A few of the men went to the shore and set up fishing lines. The rest of the Saints prayed in the cold rain for help from the Lord. The lines stayed out all night and into the next morning.
When the men checked the fishing lines, they rejoiced to see they had caught some small fish and one very large catfish. Mary Elizabeth watched while the men cleaned the fish. When they cut open the catfish, everyone fell silent. To her amazement, Mary Elizabeth saw three bright silver half-dollars inside the fish, just the amount needed for all the Saints to cross the river to safety. Mary Elizabeth joined the other Saints in a prayer of gratitude for the Lord’s protection.
Several years passed after that cold night on the river’s shore. In 1835 Mary Elizabeth married Adam Lightner. A few months later, the couple moved to Far West, Missouri, where many other Saints were living.
Mary Elizabeth and Adam lived in Far West for two years. It wasn’t long before mobs began to fight against the Saints in Far West, just as they had in Independence.

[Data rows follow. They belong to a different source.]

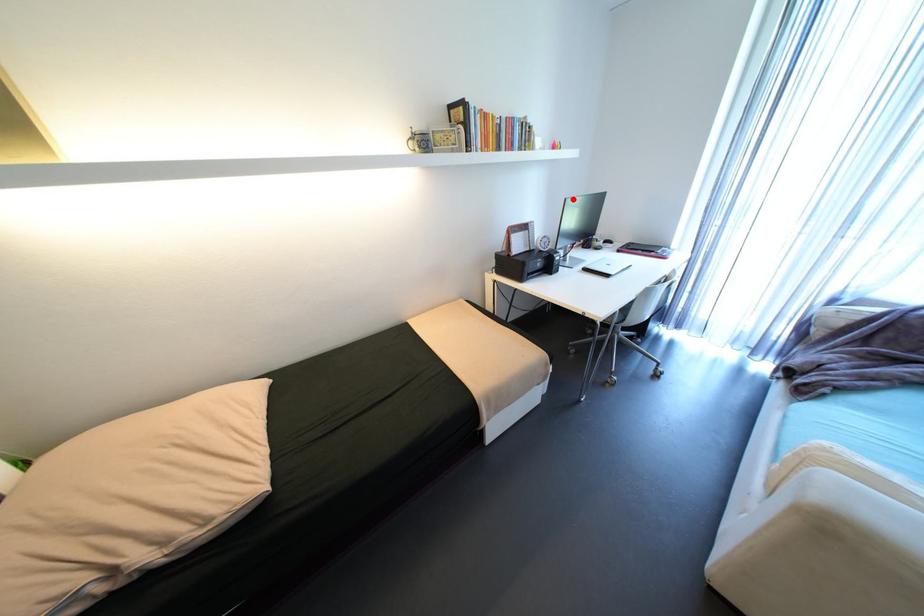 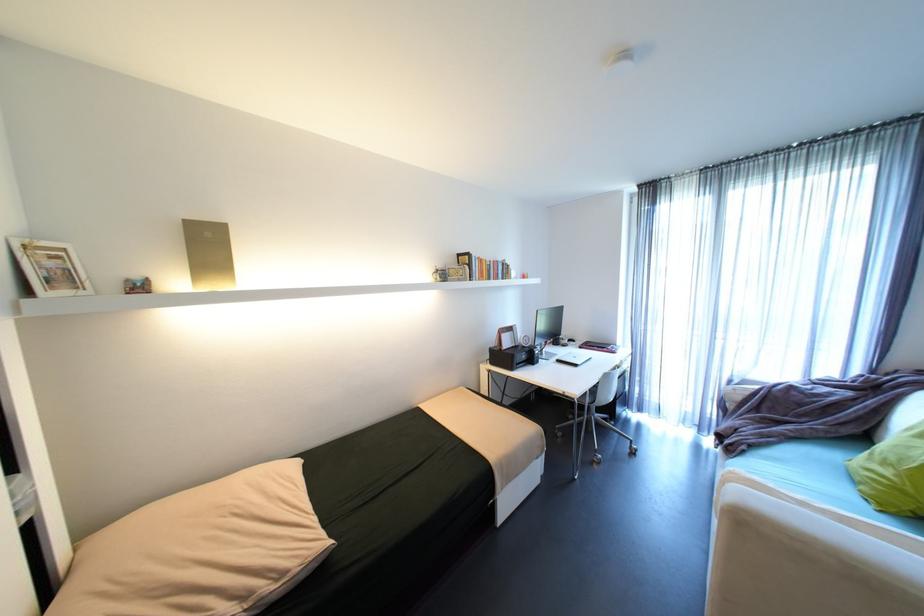 Question: I am providing you with two images of the same scene from different viewpoints. In image1, a red point is highlighted. Considering the same 3D point in image2, which of the following is correct?

Choices:
 (A) It is closer
 (B) It is farther

Answer: (B) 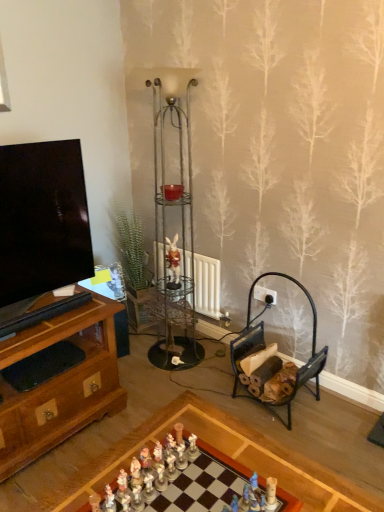 Question: Can you confirm if matte glass candle holder at center is shorter than black metal firewood rack at lower right?

Choices:
 (A) yes
 (B) no

Answer: (A)

Question: Is matte glass candle holder at center further to camera compared to black metal firewood rack at lower right?

Choices:
 (A) yes
 (B) no

Answer: (A)

Question: Is matte glass candle holder at center located outside black metal firewood rack at lower right?

Choices:
 (A) no
 (B) yes

Answer: (B)

Question: From a real-world perspective, is matte glass candle holder at center beneath black metal firewood rack at lower right?

Choices:
 (A) yes
 (B) no

Answer: (B)

Question: Is matte glass candle holder at center positioned far away from black metal firewood rack at lower right?

Choices:
 (A) no
 (B) yes

Answer: (A)

Question: Considering the relative sizes of matte glass candle holder at center and black metal firewood rack at lower right in the image provided, is matte glass candle holder at center wider than black metal firewood rack at lower right?

Choices:
 (A) no
 (B) yes

Answer: (A)

Question: From a real-world perspective, is metallic wire shelving unit at center physically above white porcelain figurines at center, which ranks as the second toy in left-to-right order?

Choices:
 (A) yes
 (B) no

Answer: (A)

Question: From a real-world perspective, is metallic wire shelving unit at center beneath white porcelain figurines at center, which ranks as the second toy in left-to-right order?

Choices:
 (A) yes
 (B) no

Answer: (B)

Question: Is metallic wire shelving unit at center not close to white porcelain figurines at center, which ranks as the second toy in left-to-right order?

Choices:
 (A) no
 (B) yes

Answer: (B)

Question: Does metallic wire shelving unit at center have a lesser width compared to white porcelain figurines at center, positioned as the second toy in right-to-left order?

Choices:
 (A) yes
 (B) no

Answer: (B)

Question: Is metallic wire shelving unit at center behind white porcelain figurines at center, which ranks as the second toy in left-to-right order?

Choices:
 (A) no
 (B) yes

Answer: (B)

Question: Does metallic wire shelving unit at center have a larger size compared to white porcelain figurines at center, which ranks as the second toy in left-to-right order?

Choices:
 (A) no
 (B) yes

Answer: (B)

Question: Considering the relative sizes of matte brown figurine at center and white porcelain figurines at center, which ranks as the second toy in left-to-right order, in the image provided, is matte brown figurine at center taller than white porcelain figurines at center, which ranks as the second toy in left-to-right order,?

Choices:
 (A) yes
 (B) no

Answer: (A) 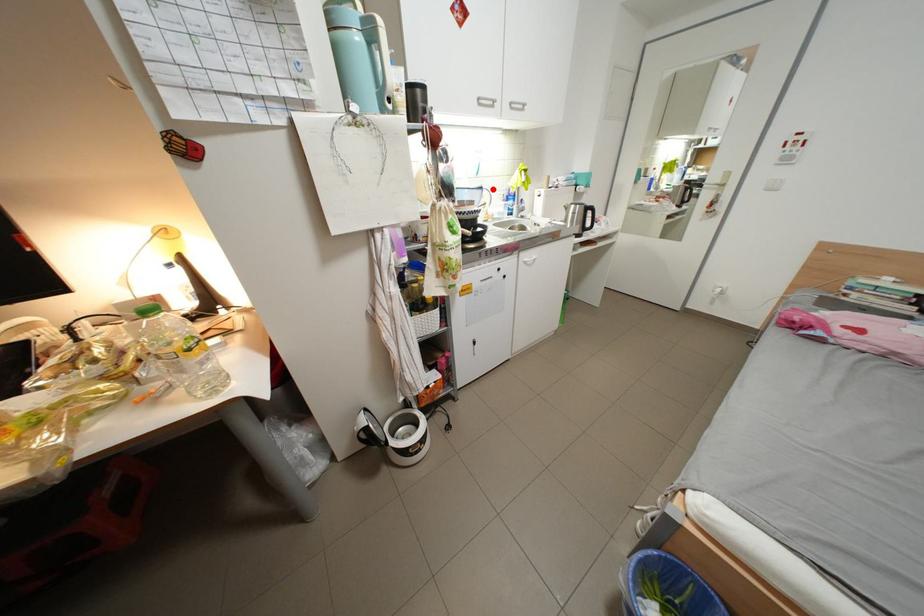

One day a mob came to Far West and set up cannons to attack the town. Some men from the mob approached Mary Elizabeth’s house. They carried a white flag to show that they came in peace. The men asked to speak to Mary Elizabeth, Adam, and Adam’s sister and her husband. They gathered outside Mary Elizabeth and Adam’s house.
One of the men was a general in the Missouri military. “Governor Boggs has given me orders to remove your families from Far West before we destroy the town,” he said. Mary Elizabeth used to work for Mr. Boggs and his family in Independence. The Boggs family had liked Mary Elizabeth. Now Mr. Boggs was governor of the whole state, and though he disliked the Mormons, he wanted to save her.
“Will you let all the Mormon women and children leave before the fighting begins?” Mary Elizabeth asked.
“My orders are to spare only these two families. Everyone else must be destroyed,” said the general.
Mary Elizabeth stood tall and said, “If that is the case, then I refuse to go. I am a full-blooded Mormon, and I am not ashamed of it.”
The general tried to persuade her to leave and save her children’s lives, but Mary Elizabeth stood firm. The general became angry. Suddenly a man rushed over. It was Heber C. Kimball, one of the Twelve Apostles! He helped defend Mary Elizabeth and her family from the angry general.
“Sister Lightner,” said Brother Kimball, “God Almighty bless you. I thank my God for a soul that is ready to die for her religion. Not a hair of your head will be harmed. I will protect you.”
“So will I,” said a voice. Brother Kimball was joined by Hyrum Smith, the Prophet Joseph’s brother. Other Church leaders came forward to support Mary Elizabeth and her family.
Even though the mob was ready to attack, the Saints in Far West were not harmed at that time. Mary Elizabeth took comfort that her faith in the Lord had made her strong.
Mary Elizabeth Rollins Lightner eventually moved with her family to Minersville, Utah. She passed away in 1913 at the age of 95. Mary Elizabeth personally knew many early leaders of the Church and stayed true to her testimony throughout her life.